EULER’S METHOD FOR SYSTEMS
Consider the third-order IVP in Example 7.9:
3y^{′′′}-y^{′′}-5y^{′}-3y=e^{-x/2} , y(0)=0, y^{′}(0)=-1, y^{′′}(0)=1, 0≤x≤1Using Euler’s method for systems, with step size h = 0.1, find an estimate for y_2 = y(0.2). Confirm by executing the user-defined function EulerODESystem.
In Example 7.9, the IVP was transformed into the standard form of a system of first-order IVPs as
\textbf{u}^{′}=\textbf{f}(x,\textbf{u}), \textbf{u}=\left\{\begin{matrix} u_1 \\ u_2 \\ u_3 \end{matrix} \right\}=\left\{\begin{matrix} y \\ y^{′} \\ y^{′′} \end{matrix} \right\} , \textbf{f}=\left\{\begin{matrix} u_{2} \\ u_{3} \\ \frac{1}{3}\left[u_3+5u_2+3u_1+e^{-x/2}\right] \end{matrix} \right\}, \textbf{u}_0=\left\{\begin{matrix} 0 \\ -1 \\ 0 \end{matrix} \right\}=\left\{\begin{matrix} u_1(0) \\ u_2(0) \\ u_3(0) \end{matrix} \right\}To find y(0.2), we need to find the solution vector \textbf{u}_2 = \textbf{u}(0.2) and then extract its first component, which is y(0.2). By Equation 7.47,
\textbf{u}_{i+1}=\textbf{u}_i+h\textbf{f}(x_i,\textbf{u}_i), i=0,1,2, \cdot \cdot \cdot ,n-1 (7.47)

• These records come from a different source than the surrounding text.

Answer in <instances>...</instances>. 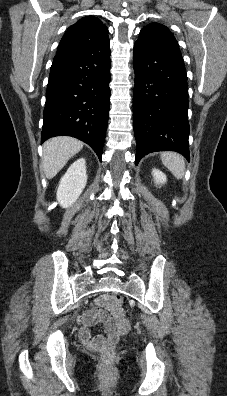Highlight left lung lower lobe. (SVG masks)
<instances>
[{
	"label": "left lung lower lobe",
	"mask_w": 227,
	"mask_h": 396,
	"mask_svg": "<svg viewBox=\"0 0 227 396\" xmlns=\"http://www.w3.org/2000/svg\"><path fill=\"white\" fill-rule=\"evenodd\" d=\"M133 57L136 165L155 151H177L189 159L188 86L179 47L138 38Z\"/></svg>",
	"instance_id": "obj_1"
}]
</instances>
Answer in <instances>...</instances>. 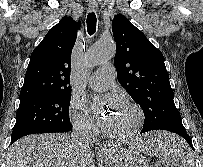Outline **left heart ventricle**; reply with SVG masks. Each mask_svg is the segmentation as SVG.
Segmentation results:
<instances>
[{"instance_id":"1","label":"left heart ventricle","mask_w":203,"mask_h":167,"mask_svg":"<svg viewBox=\"0 0 203 167\" xmlns=\"http://www.w3.org/2000/svg\"><path fill=\"white\" fill-rule=\"evenodd\" d=\"M105 118V128L118 134L126 133L131 130L136 121L134 113L125 105H121L117 110L112 111Z\"/></svg>"}]
</instances>
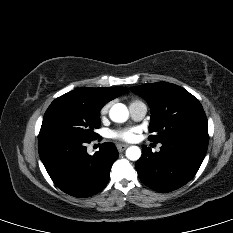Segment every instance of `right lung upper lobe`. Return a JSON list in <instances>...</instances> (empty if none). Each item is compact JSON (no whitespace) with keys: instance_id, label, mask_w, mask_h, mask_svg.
I'll list each match as a JSON object with an SVG mask.
<instances>
[{"instance_id":"cb5924a9","label":"right lung upper lobe","mask_w":233,"mask_h":233,"mask_svg":"<svg viewBox=\"0 0 233 233\" xmlns=\"http://www.w3.org/2000/svg\"><path fill=\"white\" fill-rule=\"evenodd\" d=\"M129 90L124 87H103V88H78L71 92L70 94L76 96L77 98L84 100L85 102L98 106L102 108L104 104L113 100L114 98L128 93Z\"/></svg>"}]
</instances>
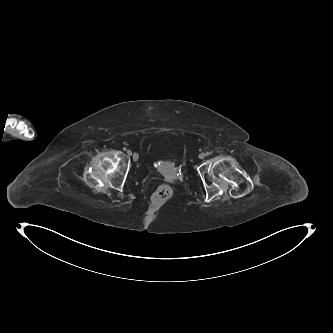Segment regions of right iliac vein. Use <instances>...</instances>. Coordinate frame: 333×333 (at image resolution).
Returning <instances> with one entry per match:
<instances>
[{
	"label": "right iliac vein",
	"instance_id": "63e3f726",
	"mask_svg": "<svg viewBox=\"0 0 333 333\" xmlns=\"http://www.w3.org/2000/svg\"><path fill=\"white\" fill-rule=\"evenodd\" d=\"M128 156H132V152L130 150L127 151ZM133 159L137 161L139 159V155L137 153H134Z\"/></svg>",
	"mask_w": 333,
	"mask_h": 333
}]
</instances>
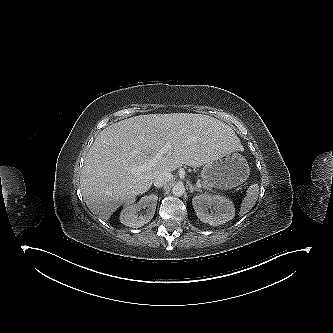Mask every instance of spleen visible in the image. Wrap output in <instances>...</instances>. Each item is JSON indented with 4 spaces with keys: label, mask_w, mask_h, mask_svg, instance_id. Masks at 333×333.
I'll return each instance as SVG.
<instances>
[{
    "label": "spleen",
    "mask_w": 333,
    "mask_h": 333,
    "mask_svg": "<svg viewBox=\"0 0 333 333\" xmlns=\"http://www.w3.org/2000/svg\"><path fill=\"white\" fill-rule=\"evenodd\" d=\"M259 195V185L252 184L248 190L245 198L242 200L240 207V216L248 213L255 205Z\"/></svg>",
    "instance_id": "obj_1"
}]
</instances>
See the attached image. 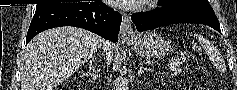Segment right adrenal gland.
Returning <instances> with one entry per match:
<instances>
[{
  "instance_id": "1",
  "label": "right adrenal gland",
  "mask_w": 237,
  "mask_h": 90,
  "mask_svg": "<svg viewBox=\"0 0 237 90\" xmlns=\"http://www.w3.org/2000/svg\"><path fill=\"white\" fill-rule=\"evenodd\" d=\"M94 60H89V72L86 74V78H89V80H97L98 76V70H96L95 66H93Z\"/></svg>"
}]
</instances>
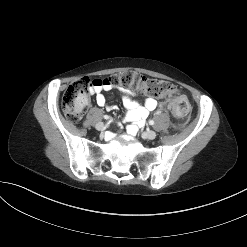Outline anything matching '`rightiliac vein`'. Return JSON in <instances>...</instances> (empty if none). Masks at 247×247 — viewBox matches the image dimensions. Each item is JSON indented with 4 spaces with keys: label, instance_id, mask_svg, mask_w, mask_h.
<instances>
[{
    "label": "right iliac vein",
    "instance_id": "63e3f726",
    "mask_svg": "<svg viewBox=\"0 0 247 247\" xmlns=\"http://www.w3.org/2000/svg\"><path fill=\"white\" fill-rule=\"evenodd\" d=\"M105 128H106V126L103 123H101V122L96 125V129L98 131H104Z\"/></svg>",
    "mask_w": 247,
    "mask_h": 247
}]
</instances>
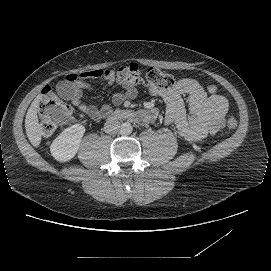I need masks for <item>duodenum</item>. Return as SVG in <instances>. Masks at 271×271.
<instances>
[{"mask_svg":"<svg viewBox=\"0 0 271 271\" xmlns=\"http://www.w3.org/2000/svg\"><path fill=\"white\" fill-rule=\"evenodd\" d=\"M116 120L140 121L142 116L133 111L119 110L108 117L107 123H112Z\"/></svg>","mask_w":271,"mask_h":271,"instance_id":"410a0bca","label":"duodenum"}]
</instances>
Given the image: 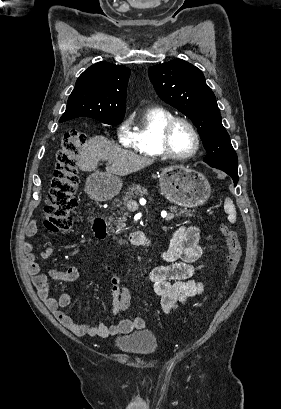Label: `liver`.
<instances>
[{"instance_id":"liver-1","label":"liver","mask_w":281,"mask_h":409,"mask_svg":"<svg viewBox=\"0 0 281 409\" xmlns=\"http://www.w3.org/2000/svg\"><path fill=\"white\" fill-rule=\"evenodd\" d=\"M99 160H108L106 174H119L125 176L130 172H136L145 168L148 164H153L155 158L135 154L132 150H124L120 146L111 144L105 136H93L86 144H83L79 152L77 166L80 170H97Z\"/></svg>"}]
</instances>
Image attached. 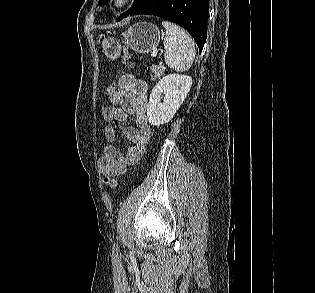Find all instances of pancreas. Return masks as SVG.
<instances>
[{
    "label": "pancreas",
    "mask_w": 315,
    "mask_h": 293,
    "mask_svg": "<svg viewBox=\"0 0 315 293\" xmlns=\"http://www.w3.org/2000/svg\"><path fill=\"white\" fill-rule=\"evenodd\" d=\"M150 69H151V79L153 81L156 80L157 78H160L161 75L165 71V67L155 66V65H152Z\"/></svg>",
    "instance_id": "obj_1"
}]
</instances>
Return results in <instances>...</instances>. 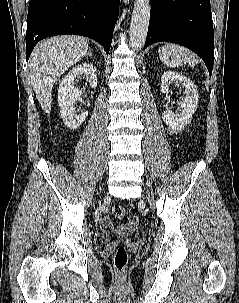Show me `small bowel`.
<instances>
[{
    "label": "small bowel",
    "instance_id": "c3829d8e",
    "mask_svg": "<svg viewBox=\"0 0 239 303\" xmlns=\"http://www.w3.org/2000/svg\"><path fill=\"white\" fill-rule=\"evenodd\" d=\"M102 224H103L106 228H108V229H114V228H115V225H114L112 219H111L110 217H108V216H105V217L102 218ZM137 224H138V219H137V217L132 216V217L130 218V220H129L128 228H129V229H133V228H135V227L137 226Z\"/></svg>",
    "mask_w": 239,
    "mask_h": 303
}]
</instances>
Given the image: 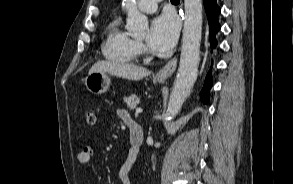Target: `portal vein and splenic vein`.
<instances>
[{
    "instance_id": "1",
    "label": "portal vein and splenic vein",
    "mask_w": 293,
    "mask_h": 184,
    "mask_svg": "<svg viewBox=\"0 0 293 184\" xmlns=\"http://www.w3.org/2000/svg\"><path fill=\"white\" fill-rule=\"evenodd\" d=\"M142 111H143V110H142L141 108H137V109H136V114L142 113Z\"/></svg>"
}]
</instances>
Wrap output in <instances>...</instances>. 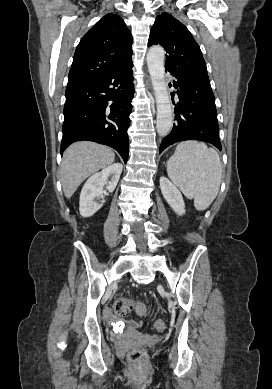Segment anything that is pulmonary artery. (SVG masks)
<instances>
[{"mask_svg": "<svg viewBox=\"0 0 272 389\" xmlns=\"http://www.w3.org/2000/svg\"><path fill=\"white\" fill-rule=\"evenodd\" d=\"M168 76L170 77V79H173L172 75L168 74Z\"/></svg>", "mask_w": 272, "mask_h": 389, "instance_id": "e3ab8cb5", "label": "pulmonary artery"}]
</instances>
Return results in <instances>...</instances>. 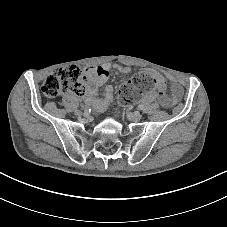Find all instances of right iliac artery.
I'll use <instances>...</instances> for the list:
<instances>
[{
	"label": "right iliac artery",
	"instance_id": "1",
	"mask_svg": "<svg viewBox=\"0 0 227 227\" xmlns=\"http://www.w3.org/2000/svg\"><path fill=\"white\" fill-rule=\"evenodd\" d=\"M82 114H83L84 117H89L90 114H91L90 108H85V109L82 111Z\"/></svg>",
	"mask_w": 227,
	"mask_h": 227
}]
</instances>
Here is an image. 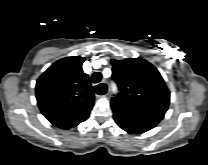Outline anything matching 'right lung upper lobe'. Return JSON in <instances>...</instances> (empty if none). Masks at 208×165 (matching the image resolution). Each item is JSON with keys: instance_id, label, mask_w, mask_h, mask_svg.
<instances>
[{"instance_id": "cb5924a9", "label": "right lung upper lobe", "mask_w": 208, "mask_h": 165, "mask_svg": "<svg viewBox=\"0 0 208 165\" xmlns=\"http://www.w3.org/2000/svg\"><path fill=\"white\" fill-rule=\"evenodd\" d=\"M84 57L71 56L52 64L36 82L37 104L55 127L71 129L88 119L94 94L83 72Z\"/></svg>"}]
</instances>
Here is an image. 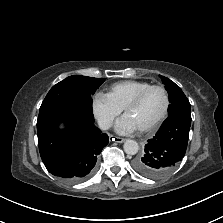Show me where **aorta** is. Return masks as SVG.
Masks as SVG:
<instances>
[{"label": "aorta", "mask_w": 223, "mask_h": 223, "mask_svg": "<svg viewBox=\"0 0 223 223\" xmlns=\"http://www.w3.org/2000/svg\"><path fill=\"white\" fill-rule=\"evenodd\" d=\"M124 151L128 155H135L138 153L139 145L135 140L128 139L123 145Z\"/></svg>", "instance_id": "762f6f07"}]
</instances>
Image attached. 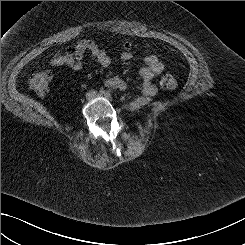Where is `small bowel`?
<instances>
[{
	"instance_id": "small-bowel-1",
	"label": "small bowel",
	"mask_w": 245,
	"mask_h": 245,
	"mask_svg": "<svg viewBox=\"0 0 245 245\" xmlns=\"http://www.w3.org/2000/svg\"><path fill=\"white\" fill-rule=\"evenodd\" d=\"M89 54L90 60L102 67H108L112 63V59L108 52L99 47L90 40H81L71 52L55 54L50 60L52 66L67 65L75 71L82 70L84 67V54ZM131 51H124L120 54L119 59L122 62L130 61L133 58ZM164 70L163 63L154 55H148L144 58V66L139 70L140 82L138 88L146 97H153L157 94V86L153 83L155 77L159 76ZM105 85L111 89L125 91L128 84L120 77L113 76L106 80Z\"/></svg>"
}]
</instances>
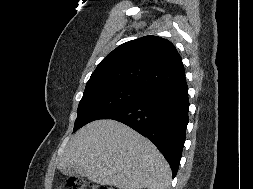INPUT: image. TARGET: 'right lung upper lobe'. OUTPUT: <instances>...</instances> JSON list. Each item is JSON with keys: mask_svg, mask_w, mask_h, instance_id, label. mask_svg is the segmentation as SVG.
Returning <instances> with one entry per match:
<instances>
[{"mask_svg": "<svg viewBox=\"0 0 253 189\" xmlns=\"http://www.w3.org/2000/svg\"><path fill=\"white\" fill-rule=\"evenodd\" d=\"M184 79L185 69L175 46L158 36H144L108 54L92 73L85 91L106 86L149 91Z\"/></svg>", "mask_w": 253, "mask_h": 189, "instance_id": "right-lung-upper-lobe-1", "label": "right lung upper lobe"}]
</instances>
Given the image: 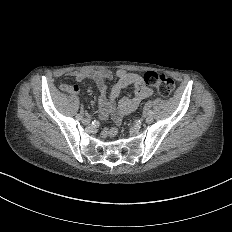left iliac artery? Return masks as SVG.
Instances as JSON below:
<instances>
[{
    "mask_svg": "<svg viewBox=\"0 0 232 232\" xmlns=\"http://www.w3.org/2000/svg\"><path fill=\"white\" fill-rule=\"evenodd\" d=\"M149 116H150V117H153V113H152V112H150V113H149Z\"/></svg>",
    "mask_w": 232,
    "mask_h": 232,
    "instance_id": "44dca946",
    "label": "left iliac artery"
}]
</instances>
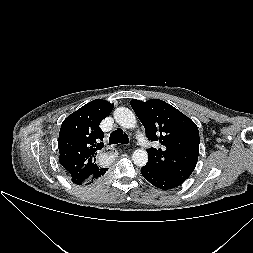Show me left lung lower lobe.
I'll return each instance as SVG.
<instances>
[{
  "label": "left lung lower lobe",
  "instance_id": "obj_1",
  "mask_svg": "<svg viewBox=\"0 0 253 253\" xmlns=\"http://www.w3.org/2000/svg\"><path fill=\"white\" fill-rule=\"evenodd\" d=\"M141 173L143 177L147 181H149L152 185L163 190L173 189L182 184L178 181H175L165 175H162L152 170L150 167L146 165L141 168Z\"/></svg>",
  "mask_w": 253,
  "mask_h": 253
}]
</instances>
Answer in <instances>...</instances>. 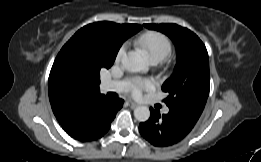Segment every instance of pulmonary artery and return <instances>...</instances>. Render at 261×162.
<instances>
[{"label": "pulmonary artery", "instance_id": "obj_1", "mask_svg": "<svg viewBox=\"0 0 261 162\" xmlns=\"http://www.w3.org/2000/svg\"><path fill=\"white\" fill-rule=\"evenodd\" d=\"M158 62H160L159 59H152L151 63L153 65L157 64ZM131 87L130 83L127 82H122V81H116V80H107L104 81L102 83V90L105 92H123V91H127L129 88ZM163 113L167 114L169 112V108L168 107H164L163 108Z\"/></svg>", "mask_w": 261, "mask_h": 162}]
</instances>
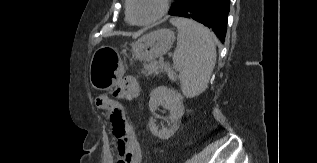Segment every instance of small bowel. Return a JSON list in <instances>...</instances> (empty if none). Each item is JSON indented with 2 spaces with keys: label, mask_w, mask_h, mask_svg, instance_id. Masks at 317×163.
I'll use <instances>...</instances> for the list:
<instances>
[{
  "label": "small bowel",
  "mask_w": 317,
  "mask_h": 163,
  "mask_svg": "<svg viewBox=\"0 0 317 163\" xmlns=\"http://www.w3.org/2000/svg\"><path fill=\"white\" fill-rule=\"evenodd\" d=\"M114 95L119 99L132 101L139 95V85L132 77L123 78L115 85ZM113 136L116 140L117 157L115 158L111 148H107L104 152V163H141V148L131 126L126 125L121 133L113 130Z\"/></svg>",
  "instance_id": "c3829d8e"
}]
</instances>
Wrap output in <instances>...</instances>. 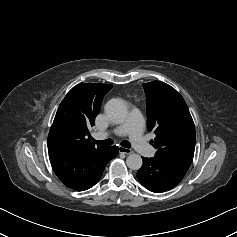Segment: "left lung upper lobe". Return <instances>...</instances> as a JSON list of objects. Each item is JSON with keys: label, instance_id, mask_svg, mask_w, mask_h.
Listing matches in <instances>:
<instances>
[{"label": "left lung upper lobe", "instance_id": "obj_1", "mask_svg": "<svg viewBox=\"0 0 237 237\" xmlns=\"http://www.w3.org/2000/svg\"><path fill=\"white\" fill-rule=\"evenodd\" d=\"M147 102V126L156 135L155 158L189 169L195 149V127L183 97L170 85L143 84Z\"/></svg>", "mask_w": 237, "mask_h": 237}]
</instances>
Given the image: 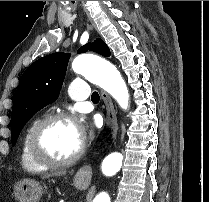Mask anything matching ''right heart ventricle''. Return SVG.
<instances>
[{
  "label": "right heart ventricle",
  "instance_id": "e07e8e85",
  "mask_svg": "<svg viewBox=\"0 0 209 202\" xmlns=\"http://www.w3.org/2000/svg\"><path fill=\"white\" fill-rule=\"evenodd\" d=\"M38 122V119L33 120L25 129L21 139L20 145V163L22 167L28 171L33 173L42 172L45 168L38 166L29 156L28 153V140L30 133L34 127V125Z\"/></svg>",
  "mask_w": 209,
  "mask_h": 202
}]
</instances>
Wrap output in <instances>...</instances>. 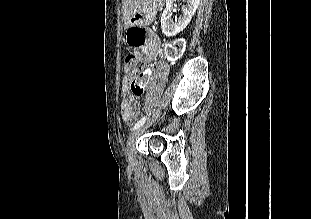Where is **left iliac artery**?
I'll return each mask as SVG.
<instances>
[{"label":"left iliac artery","instance_id":"left-iliac-artery-1","mask_svg":"<svg viewBox=\"0 0 311 219\" xmlns=\"http://www.w3.org/2000/svg\"><path fill=\"white\" fill-rule=\"evenodd\" d=\"M146 119H147L146 116L142 117V118L135 124V126L133 127V130H135V129L141 127V126L145 123Z\"/></svg>","mask_w":311,"mask_h":219}]
</instances>
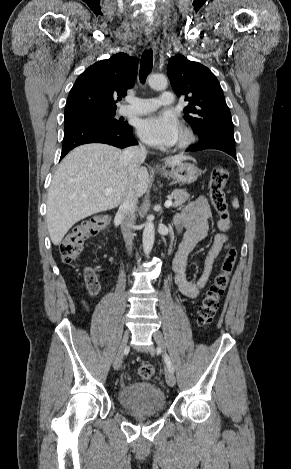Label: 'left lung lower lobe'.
<instances>
[{"mask_svg":"<svg viewBox=\"0 0 291 469\" xmlns=\"http://www.w3.org/2000/svg\"><path fill=\"white\" fill-rule=\"evenodd\" d=\"M203 149H218L237 159L234 136L212 135L205 139L199 140L197 145L189 147L186 151H197Z\"/></svg>","mask_w":291,"mask_h":469,"instance_id":"left-lung-lower-lobe-1","label":"left lung lower lobe"}]
</instances>
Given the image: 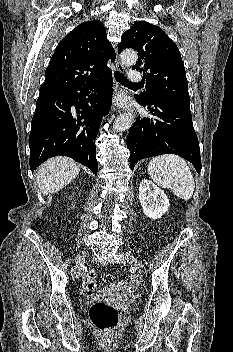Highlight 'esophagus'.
I'll return each mask as SVG.
<instances>
[{
  "instance_id": "1",
  "label": "esophagus",
  "mask_w": 233,
  "mask_h": 352,
  "mask_svg": "<svg viewBox=\"0 0 233 352\" xmlns=\"http://www.w3.org/2000/svg\"><path fill=\"white\" fill-rule=\"evenodd\" d=\"M116 68L118 71L120 72H124L125 71V67L123 66V64L119 61V60H116ZM125 112H131V109L130 108H125V107H119L118 108V113L119 114H122V113H125Z\"/></svg>"
}]
</instances>
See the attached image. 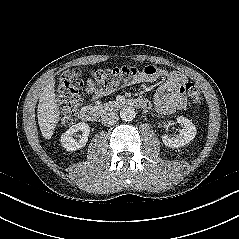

\textbf{u}_1=\textbf{u}_0+h\textbf{f}(x_0,\textbf{u}_0)
But
\textbf{f}(x_0,\textbf{u}_0)=\left\{\begin{matrix} u_2(x_0) \\ u_3(x_0) \\ \frac{1}{3}\left[u_3(x_0)+5u_2(x_0)+3u_1(x_0)+e^{-x_0/2} \right] \end{matrix} \right\} \overset{x_0=0}{=} \left\{\begin{matrix} -1 \\ 1 \\ \frac{1}{3}(1-5(1)+3(0)+1) \end{matrix} \right\} =\left\{\begin{matrix} -1 \\ 1 \\ -1 \end{matrix} \right\}Therefore,
\textbf{u}_1=\textbf{u}_0+h\textbf{f}(x_0,\textbf{u}_0)=\left\{\begin{matrix} 0 \\ -1 \\ 1 \end{matrix} \right\} +0.1\left\{\begin{matrix} -1 \\ 1 \\ -1 \end{matrix} \right\} =\left\{\begin{matrix} -0.1 \\ -0.9 \\ 0.9 \end{matrix} \right\}In the next step, \textbf{u}_2 = \textbf{u}_1 + h\textbf{f}(x_1, \textbf{u}_1) where
\textbf{f}(x_1,\textbf{u}_1)=\left\{\begin{matrix} u_2(0.1) \\ u_3(0.1) \\ \frac{1}{3}\left[u_3(0.1)+5u_2(0.1)+3u_1(0.1 )+e^{-0.1/2}\right] \end{matrix} \right\} =\left\{\begin{matrix} -0.9 \\ 0.9 \\ \frac{1}{3}(0.9+5(-0.9)+3(-0.1)+e^{-0.1/2} ) \end{matrix} \right\} =\left\{\begin{matrix} -0.9 \\ 0.9 \\ -0.9829 \end{matrix} \right\}Therefore,
\textbf{u}_2=\textbf{u}_1+h\textbf{f}(x_1,\textbf{u}_1)=\left\{\begin{matrix} -0.1 \\ -0.9 \\ 0.9 \end{matrix} \right\}+0.1\left\{\begin{matrix} -0.9 \\ 0.9 \\ -0.9829 \end{matrix} \right\}=\left\{\begin{matrix} \boxed{-0.1900} \\ -0.8100 \\ 0.8017 \end{matrix} \right\}The first component represents y(0.2), thus y(0.2) = −0.19. The results may be confirmed in MATLAB as follows:
>> f = @(x,u)([u(2);u(3);(u(3)+5*u(2)+3*u(1)+exp(-x/2))/3]);
>> x = 0:0.1:1; % 11 mesh points
>> u0 = [0;−1;1];
>> u = EulerODESystem(f,x,u0); % Returns a 3-by-11 matrix
This is a 3 × 11 matrix because there are three state variables and 11 mesh points created. The first row contains the solution estimates for y at the 11 mesh points, the second row y′ and the third row y″. Since we are interested in y(0.2), it is the first row of u that we must retain. In particular,
>> u(1,:)
ans =
Columns 1 through 9
0 −0.1000 [latex]\boxed{−0.1900}[/latex] −0.2710 −0.3440 −0.4099 −0.4698 −0.5245 −0.5751
Columns 10 through 11
−0.6226 −0.6680
The boxed value of y(0.2) agrees with our hand calculations. Knowing the exact value is −0.181324 (truncated), the % relative error associated with our estimate is 4.785%. In order to verify the hand-calculated vectors u_1 and u_2 , we proceed as follows. Since the first column of u represents the initial state vector, we will extract the second and thirds columns to verify the hand calculations:
>> u(:,[2 3])
ans =
−0.1000 −0.1900
−0.9000 −0.8100
0.9000 0.8017
As expected, these exactly match our earlier findings.